Skeeter, a young white woman, returns home after graduating from college with a degree and the dream of becoming a writer but (to her mother's dismay) no prospect of a husband. She has always been gangly and tall. Her nickname, Skeeter, was coined the first time her older brother looked at her and declared that she looked like a mosquito. Her mother's attempts at getting people to call her by her given name, Eugenia, have never succeeded. She longs to take comfort from Constantine, the black maid who raised her, but she is gone and no one will tell her why. She remembers Constantine comforting her the first time she was ever called ugly.
"Every morning, until you dead in the ground, you gone have to make this decision." Constantine was so close, I could see the blackness of her gums. "You gone have to ask yourself, Am I gone believe what them fools say about me today?"
She kept her thumb pressed hard in my hand. I nodded that I understood. I was just smart enough to realize she meant white people. And even though I still felt miserable, and knew that I was, most likely, ugly, it was the first time she ever talked to me like I was something besides my mother's white child. All my life, I'd been told what to believe about politics, coloreds, being a girl. But with Constantine's thumb pressed in my hand, I realized I actually had a choice in what I could believe.
When Skeeter applies for an editorial position with a New York publishing house, she gets advice from the woman who receives her application: to get experience and to write. "Don't waste your time on the obvious things write about what disturbs you, particularly if it bothers no one else." She gets a job with the local paper writing the "Miss Myrna" column answering letters about housekeeping problems like getting rid of bathtub rings. She's at a loss - that was handled by the "help"- so she turns to Aibileen, the maid of a friend, for her answers. One day she learns that Aibileen's son, who is dead, used to write and was working on a book about what it was like working for a black man in Mississippi. Abileen tells Skeeter never to tell anyone about it but the seed has been planted: Skeeter knows what she wants to write about.

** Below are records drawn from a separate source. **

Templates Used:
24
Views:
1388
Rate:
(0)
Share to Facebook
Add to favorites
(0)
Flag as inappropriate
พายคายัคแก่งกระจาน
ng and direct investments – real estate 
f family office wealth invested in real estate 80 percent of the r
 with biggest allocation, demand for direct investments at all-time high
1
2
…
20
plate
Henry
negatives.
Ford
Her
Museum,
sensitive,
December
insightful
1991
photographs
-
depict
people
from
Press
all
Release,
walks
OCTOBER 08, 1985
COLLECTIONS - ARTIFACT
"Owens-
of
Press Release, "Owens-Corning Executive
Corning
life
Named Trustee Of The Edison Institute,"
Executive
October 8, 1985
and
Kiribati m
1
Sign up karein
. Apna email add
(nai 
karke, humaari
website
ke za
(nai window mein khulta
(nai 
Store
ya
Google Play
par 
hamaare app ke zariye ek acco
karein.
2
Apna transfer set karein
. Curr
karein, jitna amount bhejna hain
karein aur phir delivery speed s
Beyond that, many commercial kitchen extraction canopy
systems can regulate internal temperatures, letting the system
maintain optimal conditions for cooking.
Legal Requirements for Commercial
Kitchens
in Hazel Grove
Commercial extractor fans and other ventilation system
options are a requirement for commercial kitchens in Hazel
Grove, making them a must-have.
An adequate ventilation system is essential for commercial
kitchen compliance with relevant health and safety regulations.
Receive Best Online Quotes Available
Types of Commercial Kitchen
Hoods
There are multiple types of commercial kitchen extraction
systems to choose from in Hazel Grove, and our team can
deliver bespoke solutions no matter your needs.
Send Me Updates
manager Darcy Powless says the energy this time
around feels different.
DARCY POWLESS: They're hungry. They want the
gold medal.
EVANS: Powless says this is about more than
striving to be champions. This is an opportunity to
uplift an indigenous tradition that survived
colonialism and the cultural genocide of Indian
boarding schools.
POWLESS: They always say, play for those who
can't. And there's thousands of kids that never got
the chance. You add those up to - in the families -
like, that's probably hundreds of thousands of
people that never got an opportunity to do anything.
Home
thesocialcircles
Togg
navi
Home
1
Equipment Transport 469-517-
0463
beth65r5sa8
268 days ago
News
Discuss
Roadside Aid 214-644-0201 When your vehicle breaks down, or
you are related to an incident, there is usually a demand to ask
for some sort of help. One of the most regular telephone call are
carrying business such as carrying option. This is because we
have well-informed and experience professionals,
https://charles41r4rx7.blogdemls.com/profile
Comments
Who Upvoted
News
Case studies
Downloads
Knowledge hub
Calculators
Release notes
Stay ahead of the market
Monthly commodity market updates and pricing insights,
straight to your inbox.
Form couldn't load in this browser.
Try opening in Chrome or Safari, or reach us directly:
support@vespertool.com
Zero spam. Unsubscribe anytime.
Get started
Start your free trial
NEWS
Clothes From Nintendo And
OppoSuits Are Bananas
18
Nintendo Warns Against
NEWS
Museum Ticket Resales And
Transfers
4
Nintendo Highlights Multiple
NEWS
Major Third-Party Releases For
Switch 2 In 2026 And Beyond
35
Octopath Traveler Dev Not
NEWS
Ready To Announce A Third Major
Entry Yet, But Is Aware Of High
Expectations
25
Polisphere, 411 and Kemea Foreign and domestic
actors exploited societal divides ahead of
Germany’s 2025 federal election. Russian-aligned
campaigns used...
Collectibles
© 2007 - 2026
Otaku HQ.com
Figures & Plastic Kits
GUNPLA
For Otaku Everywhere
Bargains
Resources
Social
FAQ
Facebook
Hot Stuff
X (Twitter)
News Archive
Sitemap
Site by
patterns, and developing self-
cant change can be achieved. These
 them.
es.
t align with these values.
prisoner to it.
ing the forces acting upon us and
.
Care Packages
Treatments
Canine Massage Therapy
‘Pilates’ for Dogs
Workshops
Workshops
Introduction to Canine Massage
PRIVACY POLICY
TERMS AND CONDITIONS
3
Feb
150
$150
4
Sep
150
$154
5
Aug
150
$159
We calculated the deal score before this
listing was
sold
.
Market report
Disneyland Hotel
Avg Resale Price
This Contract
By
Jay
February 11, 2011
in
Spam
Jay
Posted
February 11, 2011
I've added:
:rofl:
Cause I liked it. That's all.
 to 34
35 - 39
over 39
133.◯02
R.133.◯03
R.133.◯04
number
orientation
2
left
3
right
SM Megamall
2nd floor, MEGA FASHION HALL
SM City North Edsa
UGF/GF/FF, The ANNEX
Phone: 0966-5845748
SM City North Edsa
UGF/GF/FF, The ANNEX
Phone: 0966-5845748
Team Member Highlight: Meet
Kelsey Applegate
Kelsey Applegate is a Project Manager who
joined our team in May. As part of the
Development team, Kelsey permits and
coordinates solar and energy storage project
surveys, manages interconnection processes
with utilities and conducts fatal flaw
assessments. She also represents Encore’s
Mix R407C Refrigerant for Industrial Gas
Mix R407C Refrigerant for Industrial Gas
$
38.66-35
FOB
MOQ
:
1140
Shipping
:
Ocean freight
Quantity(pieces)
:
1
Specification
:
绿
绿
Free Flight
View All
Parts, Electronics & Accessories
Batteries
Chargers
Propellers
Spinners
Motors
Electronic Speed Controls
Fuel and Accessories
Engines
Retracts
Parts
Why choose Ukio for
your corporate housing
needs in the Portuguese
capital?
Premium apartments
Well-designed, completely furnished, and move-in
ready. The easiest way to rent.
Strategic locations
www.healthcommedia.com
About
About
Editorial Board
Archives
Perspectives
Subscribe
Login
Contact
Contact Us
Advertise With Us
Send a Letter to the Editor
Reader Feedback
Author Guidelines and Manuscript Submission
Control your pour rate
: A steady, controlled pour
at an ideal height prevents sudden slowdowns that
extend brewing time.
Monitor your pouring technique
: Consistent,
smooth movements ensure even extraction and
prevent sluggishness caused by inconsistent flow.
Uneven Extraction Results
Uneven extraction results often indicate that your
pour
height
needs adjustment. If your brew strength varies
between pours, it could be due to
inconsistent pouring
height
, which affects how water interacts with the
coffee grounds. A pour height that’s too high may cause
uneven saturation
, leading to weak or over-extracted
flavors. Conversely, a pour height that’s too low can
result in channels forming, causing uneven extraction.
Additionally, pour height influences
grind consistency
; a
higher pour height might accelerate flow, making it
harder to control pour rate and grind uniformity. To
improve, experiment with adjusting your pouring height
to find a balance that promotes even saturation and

She persuades Aibileen, who is raising her seventeenth white child, to help her. Aibileen cajoles Minny, a maid who is known for not being able to hold her tongue and who harbors the secret of the "Terrible Awful" she did to the daughter of her previous employer, to join them and ten other maids follow. They begin a secret project, risking everything in a time that saw the March on Washington, Martin Luther's "I Have a Dream" speech, Medger Ever's murder, and lingering Jim Crow laws. Along the way, Skeeter learns the horrible secret about Constantine.
In a brief explanatory section after the novel, Stockett, a native of Jackson, Mississippi, says, "I am afraid I have told too much. I was taught not to talk about such uncomfortable things, that it was tacky, impolite, they might hear us...I am afraid I have told too little. Not just that life was so much worse for many black women working in the homes in Mississippi, but also that there was so much more love between white families and black domestics than I had the ink or the time to protray." But all of this comes through in Stockett's poignant novel.
The characters are not just finely drawn - they live and breathe on these pages. The story is told through the authentic voices of Aibileen, Minny, and Skeeter, all unforgettable women whose words form a multi-layered tale full of courage, heart, and hope. There are few novels I've been compelled to recommend so strongly!
I have not yet seen the movie but I've heard from someone who saw a preview that it was great. I hope to see it soon. In the meantime, here's a trailer!
- Frances
1 comments:
I'm glad you mention the epilogue and quote some of what the author said about writing the book. To me this was the most interesting part of the entire novel. I too, as a Southener, was taught not to actually talk about this stuff, but I think there needs to be a dialogue before everyone can come together. It has amazed me that many of the reviews I've read of this book fail to point out how difficult it was for Stockett to write about this topic, or to examine the serious issues of the novel - while instead focusing on the humor or the characters.